#### ENTRIES PROVIDED

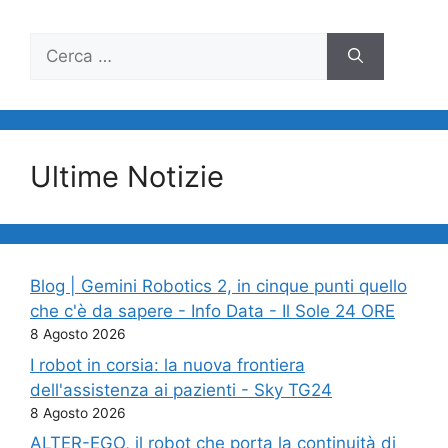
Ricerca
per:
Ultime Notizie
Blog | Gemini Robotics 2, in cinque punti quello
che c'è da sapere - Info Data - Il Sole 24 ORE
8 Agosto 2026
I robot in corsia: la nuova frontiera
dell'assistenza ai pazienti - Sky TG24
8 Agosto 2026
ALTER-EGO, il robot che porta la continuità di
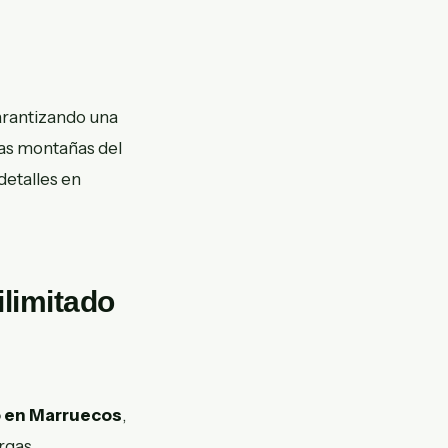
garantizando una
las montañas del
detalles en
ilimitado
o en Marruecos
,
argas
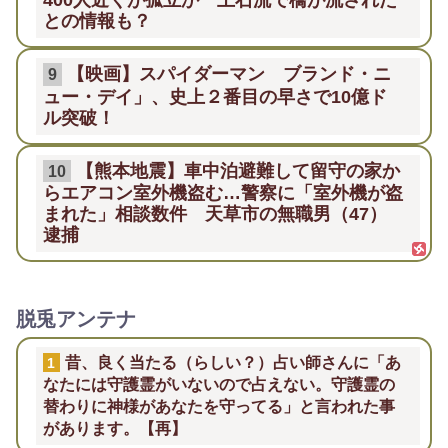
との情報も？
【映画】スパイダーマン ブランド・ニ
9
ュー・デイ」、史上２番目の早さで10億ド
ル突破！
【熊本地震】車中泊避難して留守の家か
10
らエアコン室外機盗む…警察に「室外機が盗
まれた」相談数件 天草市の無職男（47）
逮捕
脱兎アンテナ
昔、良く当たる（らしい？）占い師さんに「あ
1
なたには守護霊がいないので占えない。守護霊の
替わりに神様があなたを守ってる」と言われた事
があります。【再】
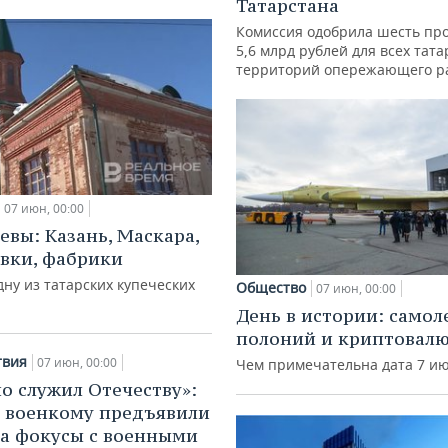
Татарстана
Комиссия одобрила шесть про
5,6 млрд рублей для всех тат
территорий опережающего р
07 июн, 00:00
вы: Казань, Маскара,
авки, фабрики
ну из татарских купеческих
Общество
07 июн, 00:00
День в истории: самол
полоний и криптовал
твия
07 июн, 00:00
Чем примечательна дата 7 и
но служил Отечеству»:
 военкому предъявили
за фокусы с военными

#### PROBLEM TO SOLVE
Starting with the line that holds "авки, фабрики", copy each remaining line of the listing above exactly, through the last one.

#### TASK ANSWER
авки, фабрики
ну из татарских купеческих
Общество
07 июн, 00:00
День в истории: самол
полоний и криптовал
твия
07 июн, 00:00
Чем примечательна дата 7 и
но служил Отечеству»:
 военкому предъявили
за фокусы с военными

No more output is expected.